Thursday, August 2, 2018 Stamford, CT USA — When it comes to the e-trading revolution in financial markets, the main action has shifted to new frontiers like high-yield bonds and those changing at the hands of new regulations like cash equities, where the impacts of MiFID II and advances in automated trading technology have triggered a surge in e-trading.
Over the past two years, top-line growth in e-trading has slowed from revolutionary to evolutionary, due mainly to the fact that the world’s most electronic markets like FX and index CDS are likely near their e-trading limits for current technology.
Greenwich Associates research shows there are still pockets of growth and high-yield corporate bonds, where the share of total global institutional trading volume executed electronically jumped to 14% in 2017 from just 9% in 2015, is a case in point.

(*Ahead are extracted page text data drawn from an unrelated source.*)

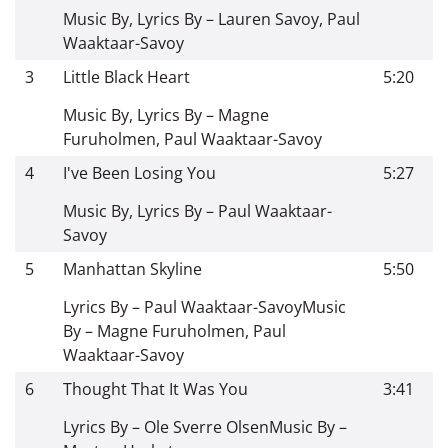
Music By, Lyrics By – Lauren Savoy, Paul
Waaktaar-Savoy
3
Little Black Heart
5:20
Music By, Lyrics By – Magne
Furuholmen, Paul Waaktaar-Savoy
4
I've Been Losing You
5:27
Music By, Lyrics By – Paul Waaktaar-
Savoy
5
Manhattan Skyline
5:50
Lyrics By – Paul Waaktaar-Savoy
Music
By – Magne Furuholmen, Paul
Waaktaar-Savoy
6
Thought That It Was You
3:41
Lyrics By – Ole Sverre Olsen
Music By –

“Some of the most creative thinking in the capital markets is happening in high yield, and the market is starting to see the benefits,” says Kevin McPartland, Head of Research for Greenwich Associates Market Structure and Technology and author of From FX to High-Yield Bonds: Global Electronic Trading Update.
In addition, e-trading grew to 36% of global institutional cash equities trading volume in 2017 from just 32% in 2015. “After nearly a decade of little change in execution channel selection, equity markets are seeing e-trading via execution algorithms, smart order routers and direct market access tick up meaningfully,” says Kevin McPartland. He adds that MiFID II is likely a big component of the move, and one that is still playing out.